WORK ITEM. All of the records below need to be written out exactly, but without the pictures.

(DATA PROVIDED Opens)

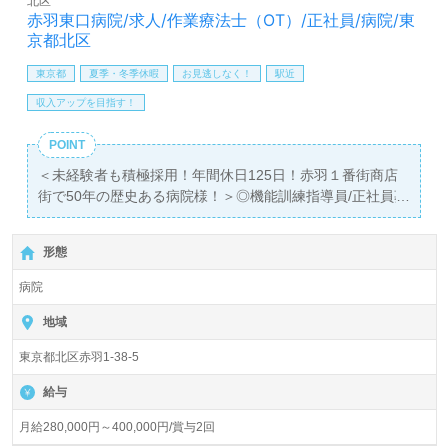
北区
料サービスをご利用いただけます。＜非公開求人も取扱い
赤羽東口病院/求人/作業療法士（OT）/正社員/病院/東
あり！＞"転職支援"のプロと一緒に転職活動！お問い合わ
京都北区
せお待ちしております。
東京都
夏季・冬季休暇
お見逃しなく！
駅近
収入アップを目指す！
POINT
＜未経験者も積極採用！年間休日125日！赤羽１番街商店
街で50年の歴史ある病院様！＞◎機能訓練指導員/正社員募
集◎
【月給280,000円～400,000円/賞与2回】＊作業療法士
形態
（OT）有資格者向け求人＊『赤羽駅』徒歩2分。
病院
病床数73床（一般病棟48床、療養病棟25床）『赤羽東口病
院』医療法人社団 景星会赤羽（本部：東京都北区）様の運
地域
営です。脳神経外科、心療内科、外科、総合内科、整形外
東京都北区赤羽1-38-5
科、リハビリテーション科の総合診療を行う病院様とし
て、急性期、慢性期に対応。地域の『かかりつけ病院』と
給与
して愛される法人様です。
月給280,000円～400,000円/賞与2回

(DATA PROVIDED Closes)

SOLUTION FOR THIS EXERCISE.
北区
料サービスをご利用いただけます。＜非公開求人も取扱い
赤羽東口病院/求人/作業療法士（OT）/正社員/病院/東
あり！＞"転職支援"のプロと一緒に転職活動！お問い合わ
京都北区
せお待ちしております。
東京都
夏季・冬季休暇
お見逃しなく！
駅近
収入アップを目指す！
POINT
＜未経験者も積極採用！年間休日125日！赤羽１番街商店
街で50年の歴史ある病院様！＞◎機能訓練指導員/正社員募
集◎
【月給280,000円～400,000円/賞与2回】＊作業療法士
形態
（OT）有資格者向け求人＊『赤羽駅』徒歩2分。
病院
病床数73床（一般病棟48床、療養病棟25床）『赤羽東口病
院』医療法人社団 景星会赤羽（本部：東京都北区）様の運
地域
営です。脳神経外科、心療内科、外科、総合内科、整形外
東京都北区赤羽1-38-5
科、リハビリテーション科の総合診療を行う病院様とし
て、急性期、慢性期に対応。地域の『かかりつけ病院』と
給与
して愛される法人様です。
月給280,000円～400,000円/賞与2回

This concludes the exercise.